We know the girls travelled to Turkey and from there crossed the border into Syria, where Shamima was married to 23-year-old Dutch Isis fighter, Yago Riedijk, days after arriving. She spent four years in Syria and had three children by Riedijk, two of whom died of disease or malnutrition. A third, born after her capture by Western-backed forces died of pneumonia.
Both of her British school friends died in the conflict. Riedjik is now being held in a Kurdish-run prison in Syria. According to interviews from 2021, he still believes in the eventual establishment of a Caliphate and would like to resume married life with Begum. For her part, she is hard to gauge. She is self-contained, closed off and displays none of the tears and histrionics we expect – indeed demand – from female victims.

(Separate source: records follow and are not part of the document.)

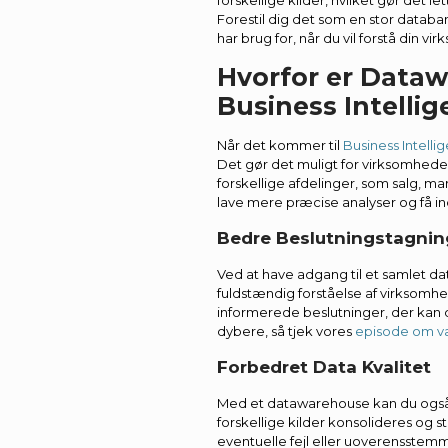
forskellige kilder, hvilket gør det 
Forestil dig det som en stor databan
har brug for, når du vil forstå din 
Hvorfor er Dataw
Business Intelli
Når det kommer til
Business Intellig
Det gør det muligt for virksomhede
forskellige afdelinger, som salg, ma
lave mere præcise analyser og få ind
Bedre Beslutningstagnin
Ved at have adgang til et samlet d
fuldstændig forståelse af virksomhe
informerede beslutninger, der kan dr
dybere, så tjek vores
episode om val
Forbedret Data Kvalitet
Med et datawarehouse kan du også 
forskellige kilder konsolideres og s
eventuelle fejl eller uoverensstemme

Initially, when she was tracked down by reporters, she wore conservative dress and made no attempt to show remorse, to condemn IS as a terror group, to beg and plead to be allowed to return home, as we felt she should.
Instead she seemed hard, verging on implacable. Four years on, she is in Western dress, hair uncovered, expressing regret.
She says she understands the public see her “as a danger, as a risk, as a potential risk to them, to their safety, to their way of living”, but adds: “I’m not this person that they think I am.”
We’re not the only country grappling with the fallout from the IS regime. France has refused to repatriate suspected foreign fighters from Iraq and Syria, instead leaving it up to Baghdad to prosecute them. Germany conducts its own criminal prosecutions and has a programme in place to deradicalise and reintegrate those who have returned.
Leaving a stateless Shamima Begum to live out her days in a refugee camp might seem like a fitting punishment but it is a dereliction of duty. She was born in Britain. She was legally a child when she joined IS. She should be prosecuted here, not be subject to trial by the media.
That’s why we need to talk about Shamima. Making an example of her is a spineless copout.